Musk actually buys Twitter.

Bear Ribs

Well-known member
Twitter is making the argument that Musk recklessly rushed into the sale without doing his due diligence, and that he didn't specifically ask their board about bots before he made his offer. Therefore, he's not allowed to take those things into consideration.


AOL's take on it comes down to ambiguous language in the contract. The contract specifies that Musk is allowed "Reasonable" access to their information. Twitter says the data it's withholding could harm the company if the deal doesn't go through, so it's not reasonable for them to disclose it. Musk's arguing that buyer should reasonably be allowed to know data, especially if it could somehow harm the company so badly, and also that Twitter lied on its public disclosures which he based his original sale estimate on.

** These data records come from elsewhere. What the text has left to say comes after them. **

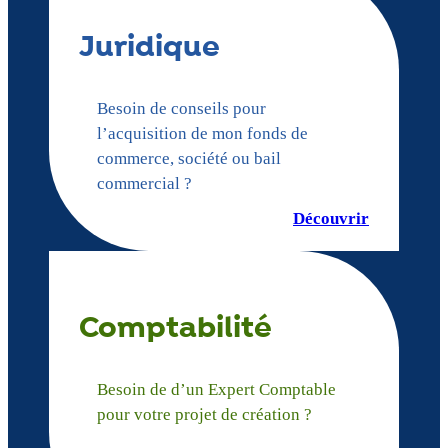
Juridique
Besoin de conseils pour
l’acquisition de mon fonds de
commerce, société ou bail
commercial ?
Découvrir
Comptabilité
Besoin de d’un Expert Comptable
pour votre projet de création ?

Ultimately it's going to go with what the judge thinks the legal definition of "Reasonable" is.
 

Husky_Khan

The Dog Whistler... I mean Whisperer.
Founder
I hope Elon is forced to buy twitter ( at discount) just so that all of the people who pull this shit get a pink slip.

I hope he isn't forced.

After hearing all of those stories and reading those articles about Twitter employees traumatized by the potential of Elon Musk buying out Twitter, I can't fathom why Twitter would force Elon Musk to buy their company and reintroduce those traumas to their employees again. 😔
 

Typhonis

Well-known member
I hope he isn't forced.

After hearing all of those stories and reading those articles about Twitter employees traumatized by the potential of Elon Musk buying out Twitter, I can't fathom why Twitter would force Elon Musk to buy their company and reintroduce those traumas to their employees again. 😔
Well someone wants to make some money before Twitter Tanks.
 

Bear Ribs

Well-known member
I hope he isn't forced.

After hearing all of those stories and reading those articles about Twitter employees traumatized by the potential of Elon Musk buying out Twitter, I can't fathom why Twitter would force Elon Musk to buy their company and reintroduce those traumas to their employees again. 😔
'Cause Parag Agrawal, current CEO of Twitter, has rules in place that will give him personally a sweet 42 million dollar bonus if Musk buys Twitter.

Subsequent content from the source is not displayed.